During the drinks, Ianto, Jack and Suzie all noticed that Tosh seemed to be distracted.  At first, they thought it might have had something to do with Owen.  He and Gwen had been at each other all night with their snarky comments and private jokes.  The three of them were aware of Tosh’s feelings toward Owen, and thought that could possibly be what was upsetting Tosh.

They weren’t all that surprised when Tosh made her excuses and left early.  Suzie offered to give her a lift home which Tosh accepted.  When they got to Tosh’s house, they both saw Mary waiting out the front.

“Isn’t that the girl from the pub?”  Suzie asked.  “The one who knows about Torchwood?”

Tosh didn’t answer, she just continued to look out the window.

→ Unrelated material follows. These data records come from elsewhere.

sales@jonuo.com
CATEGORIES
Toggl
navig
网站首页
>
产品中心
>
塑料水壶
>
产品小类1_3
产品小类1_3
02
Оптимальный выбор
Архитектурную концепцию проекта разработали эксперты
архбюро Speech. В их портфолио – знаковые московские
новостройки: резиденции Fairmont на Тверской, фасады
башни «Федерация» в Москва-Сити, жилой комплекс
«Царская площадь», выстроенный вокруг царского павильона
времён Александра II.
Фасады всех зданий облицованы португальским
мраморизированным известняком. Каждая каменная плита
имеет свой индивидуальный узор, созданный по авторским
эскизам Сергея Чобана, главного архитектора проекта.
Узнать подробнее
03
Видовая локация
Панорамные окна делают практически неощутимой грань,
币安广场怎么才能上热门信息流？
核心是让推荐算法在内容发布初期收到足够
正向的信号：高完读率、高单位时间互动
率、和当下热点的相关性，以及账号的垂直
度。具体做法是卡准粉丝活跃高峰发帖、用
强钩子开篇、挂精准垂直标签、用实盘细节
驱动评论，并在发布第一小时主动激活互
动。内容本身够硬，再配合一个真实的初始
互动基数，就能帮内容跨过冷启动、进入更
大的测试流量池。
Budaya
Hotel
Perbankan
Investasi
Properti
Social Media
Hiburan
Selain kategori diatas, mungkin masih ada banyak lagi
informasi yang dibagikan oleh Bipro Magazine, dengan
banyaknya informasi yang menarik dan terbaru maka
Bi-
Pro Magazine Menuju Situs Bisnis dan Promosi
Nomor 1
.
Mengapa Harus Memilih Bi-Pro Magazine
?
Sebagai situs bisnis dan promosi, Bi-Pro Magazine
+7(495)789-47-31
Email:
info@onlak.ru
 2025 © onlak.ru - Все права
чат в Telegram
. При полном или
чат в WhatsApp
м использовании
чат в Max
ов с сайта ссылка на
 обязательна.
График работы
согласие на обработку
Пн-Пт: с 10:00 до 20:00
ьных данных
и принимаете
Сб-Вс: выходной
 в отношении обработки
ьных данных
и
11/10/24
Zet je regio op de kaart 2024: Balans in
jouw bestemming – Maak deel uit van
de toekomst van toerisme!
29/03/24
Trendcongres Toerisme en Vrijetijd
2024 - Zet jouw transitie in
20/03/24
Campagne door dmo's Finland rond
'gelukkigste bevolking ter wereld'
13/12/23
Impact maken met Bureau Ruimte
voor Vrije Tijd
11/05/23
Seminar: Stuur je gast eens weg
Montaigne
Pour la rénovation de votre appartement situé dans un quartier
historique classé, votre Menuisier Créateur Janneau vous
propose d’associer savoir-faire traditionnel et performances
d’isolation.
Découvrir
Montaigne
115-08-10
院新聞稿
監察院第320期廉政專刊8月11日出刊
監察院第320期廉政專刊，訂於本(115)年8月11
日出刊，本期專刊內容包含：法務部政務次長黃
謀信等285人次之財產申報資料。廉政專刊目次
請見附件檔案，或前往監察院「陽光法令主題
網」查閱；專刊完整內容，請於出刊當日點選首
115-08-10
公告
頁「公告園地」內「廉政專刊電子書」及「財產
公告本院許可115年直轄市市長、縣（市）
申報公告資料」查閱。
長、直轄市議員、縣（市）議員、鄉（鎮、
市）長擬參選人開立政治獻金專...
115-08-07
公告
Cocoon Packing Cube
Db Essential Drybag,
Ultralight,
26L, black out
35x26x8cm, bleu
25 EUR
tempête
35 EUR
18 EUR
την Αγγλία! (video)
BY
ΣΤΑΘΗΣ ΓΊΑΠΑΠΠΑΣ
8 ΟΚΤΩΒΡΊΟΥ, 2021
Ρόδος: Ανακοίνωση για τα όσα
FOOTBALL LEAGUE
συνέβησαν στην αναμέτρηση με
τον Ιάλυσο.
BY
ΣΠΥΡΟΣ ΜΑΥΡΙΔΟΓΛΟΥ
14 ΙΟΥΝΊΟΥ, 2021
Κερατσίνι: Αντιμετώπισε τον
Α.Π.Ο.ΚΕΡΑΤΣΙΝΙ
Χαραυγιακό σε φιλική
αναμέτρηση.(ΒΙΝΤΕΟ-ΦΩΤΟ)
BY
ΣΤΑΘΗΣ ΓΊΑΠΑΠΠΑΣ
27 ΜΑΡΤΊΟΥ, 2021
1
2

“Tosh!  What are you doing?  You can’t be talking to her!”  Suzie exclaimed.  Her eyes narrowed as she saw Tosh starting to blush.

“You don’t understand!”  Tosh finally spoke up.  “For the first time in so very long, someone is interested in me.  She took the time to find out about me.  Me!  Not you, not Jack, not Gwen Cooper, but me!”

Suzie shook her head.  “That’s not true.”

“What?  You don’t think she could be interested in me?  Poor old plain, boring Toshiko?  Is that it?”  Tosh yelled back at her.  “Mary is the first person in ages who has made me feel wanted and appreciated.  Like I’m someone who could be attractive to someone else.  Unlike Owen, shagging everything and everyone.  Everyone except me!”

Suzie smiled and shook her head again slowly.  “Oh Tosh.  That is so not true.  You’re not plain, you’re not boring and you’re not unattractive.  If that was the case, do you really think I’d do this?”

And with that, she leant across, took hold of Tosh’s face and, cradling her cheeks gently in her hands she pulled her closer and kissed her deeply.